Sometimes he's a little too presuming of the reader's perception.
• Oct 17th 2011, 11:55 AM
girdav
Re: Theorem 4.2 in Rudin POMA
Thanks to this choice, we can find a sequence $\{x_n\}$ such that $d(x_n,p)\leq\frac 1n$ and $d(f(x_n),f(p))\geq \varepsilon$, hence we have shown that we don't have the part after the "if and only if".
• Oct 17th 2011, 11:58 AM
Plato
Re: Theorem 4.2 in Rudin POMA
Quote:

Originally Posted by boromir
Can someone with the book ready to hand explain how he proves the converse? He just says taking ${\delta_n}=1/n$, we thus find a sequence......

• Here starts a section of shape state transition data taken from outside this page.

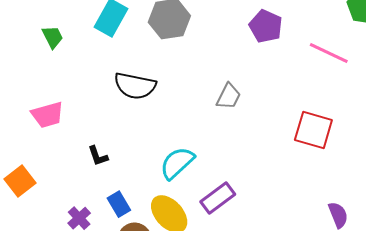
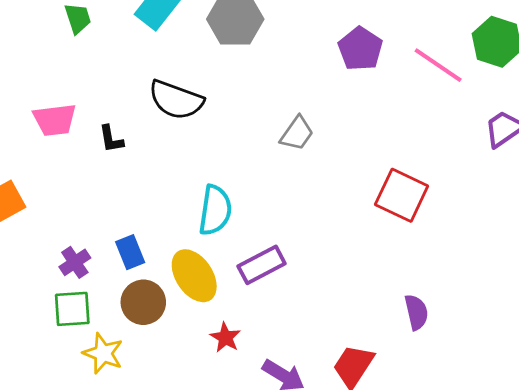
pink line: (329, 53) -> (438, 65), moved
black L-shape: (98, 156) -> (111, 139), moved
cyan semicircle: (177, 163) -> (215, 210), turned 132

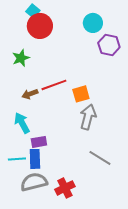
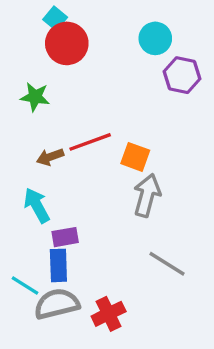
green star: (21, 58) -> (35, 97), turned 30
orange square: (81, 94) -> (135, 157), turned 36
cyan line: (17, 159) -> (25, 285), moved, turned 36

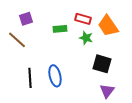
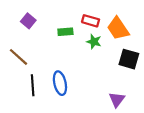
purple square: (26, 19) -> (28, 21), turned -32
brown line: (17, 40) -> (18, 57), moved
black square: (102, 64) -> (129, 59), moved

You may be mixing apples and oranges.
He means for each $\delta_n=\tfrac{1}{n}$ we can find a $p_n$ such that $d(p_n,p)<\delta_n$ but $d(f(p_n),q)\ge\epsilon$.
So $(p_n)\to p$ but $f(p_n)\not\to q$.
• Oct 17th 2011, 12:10 PM
boromir
Re: Theorem 4.2 in Rudin POMA
I think you mean q instead of F(p). So essentialy that is chosen since 1/n-> 0 (allowing x_n to be arbitarily close to 0) and x_n consists of all 'rogue' values of x is so far as they make F(x) more than epsilon away from q. Is this correct?
• Oct 17th 2011, 12:16 PM
Plato
Re: Theorem 4.2 in Rudin POMA
Quote:

Originally Posted by boromir
I think you mean q instead of F(p). So essentialy that is chosen since 1/n-> 0 (allowing x_n to be arbitarily close to 0) and x_n consists of all 'rogue' values of x is so far as they make F(x) more than epsilon away from q. Is this correct?

The sequence $(p_n)$ is close to $p$ not $0$.
But the sequence $f(p_n)$ is not close to $q$.